Re: Vacuum, visibility maps and SKIP_PAGES_THRESHOLD

From: Pavan Deolasee <pavan(dot)deolasee(at)gmail(dot)com>
To: Heikki Linnakangas <heikki(dot)linnakangas(at)enterprisedb(dot)com>
Cc: pgsql-hackers <pgsql-hackers(at)postgresql(dot)org>
Subject: Re: Vacuum, visibility maps and SKIP_PAGES_THRESHOLD
Date: 2011-05-27 15:13:42
Message-ID: BANLkTinOg-q-r7Zfvsdgs+h7OruK5nAV3Q@mail.gmail.com
Views: Raw Message | Whole Thread | Download mbox | Resend email
Thread:
Lists: pgsql-hackers

On Fri, May 27, 2011 at 7:41 PM, Heikki Linnakangas
<heikki(dot)linnakangas(at)enterprisedb(dot)com> wrote:
> On 27.05.2011 16:52, Pavan Deolasee wrote:
>>
>> On closer inspection, I realized that we have
>> deliberately put in this hook to ensure that we use visibility maps
>> only when we see at least SKIP_PAGES_THRESHOLD worth of all-visible
>> sequential pages to take advantage of possible OS seq scan
>> optimizations.
>
> That, and the fact that if you skip any page, you can't advance
> relfrozenxid.

Hmm. For a significantly large table, wouldn't it be the case that we
would most likely skip one page somewhere ? Would it be better that we
instead do a full scan every once in a while instead of relying on a
not-so-well-understood heuristic ?

>
>> My statistical skills are limited, but wouldn't that mean that for a
>> fairly well distributed write activity across a large table, if there
>> are even 3-4% update/deletes, we would most likely hit a
>> not-all-visible page for every 32 pages scanned ? That would mean that
>> almost entire relation will be scanned even if the visibility map
>> tells us that only 3-4% pages require scanning ?  And the probability
>> will increase with the increase in the percentage of updated/deleted
>> tuples.
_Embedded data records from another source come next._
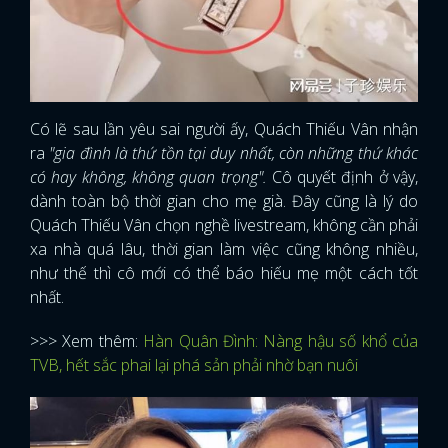
Có lẽ sau lần yêu sai người ấy, Quách Thiếu Vân nhận
ra
"gia đình là thứ tồn tại duy nhất, còn những thứ khác
có hay không, không quan trọng".
Cô quyết định ở vậy,
dành toàn bộ thời gian cho mẹ già. Đây cũng là lý do
Quách Thiếu Vân chọn nghề livestream, không cần phải
xa nhà quá lâu, thời gian làm việc cũng không nhiều,
như thế thì cô mới có thể báo hiếu mẹ một cách tốt
nhất.
>>> Xem thêm:
Hàn Quân Đình: Nàng hậu số khổ của
TVB, hết sắc phai lại phá sản phải nhờ bạn nuôi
Given that the likelihood of anyone calling VACUUM (manually
>> or through autovac settings) on a table which has less than 3-4%
>> updates/deletes is very low, I am worried that might be loosing all
>> advantages of visibility maps for a fairly common use case.
>
> Well, as with normal queries, it's usually faster to just seqscan the whole
> table if you need to access more than a few percent of the pages, because
> sequential I/O is so much faster than random I/O. The visibility map really
> only helps if all the updates are limited to some part of the table.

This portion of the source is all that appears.